What you are asked to do => Nothing but the lines from the one containing "我々も嬉しく思います。" through the last line of the records below should be copied, exactly and without pictures.

─── Supplied data

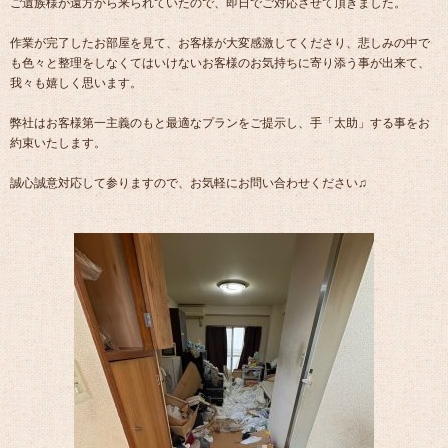
ご遺族様が遠方から来られていたので、即日でご対応させて頂きました。
作業が完了したお部屋を見て、お客様が大変感激してくださり、悲しみの中で
も色々と整理をしなくてはいけないお客様のお気持ちに寄り添う事が出来て、
我々も嬉しく思います。
弊社はお客様第一主義のもと最適なプランをご提示し、手「太助」する事をお
約束いたします。
誠心誠意対応して参りますので、お気軽にお問い合わせください♫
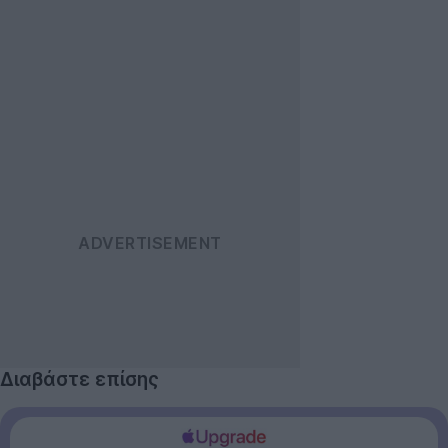
Διαβάστε επίσης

──────

Solution =>
我々も嬉しく思います。
弊社はお客様第一主義のもと最適なプランをご提示し、手「太助」する事をお
約束いたします。
誠心誠意対応して参りますので、お気軽にお問い合わせください♫
Διαβάστε επίσης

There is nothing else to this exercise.